- **Data for this task**:
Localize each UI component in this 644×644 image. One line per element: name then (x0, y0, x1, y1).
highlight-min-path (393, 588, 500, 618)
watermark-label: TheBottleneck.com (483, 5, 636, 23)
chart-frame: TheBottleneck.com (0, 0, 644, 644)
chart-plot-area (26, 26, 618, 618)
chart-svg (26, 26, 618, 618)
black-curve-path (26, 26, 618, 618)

- **Exercise**:
Every line of the material must be duplicated exactly.

- **Exercise output**:
Localize each UI component in this 644×644 image. One line per element: name then (x0, y0, x1, y1).
highlight-min-path (393, 588, 500, 618)
watermark-label: TheBottleneck.com (483, 5, 636, 23)
chart-frame: TheBottleneck.com (0, 0, 644, 644)
chart-plot-area (26, 26, 618, 618)
chart-svg (26, 26, 618, 618)
black-curve-path (26, 26, 618, 618)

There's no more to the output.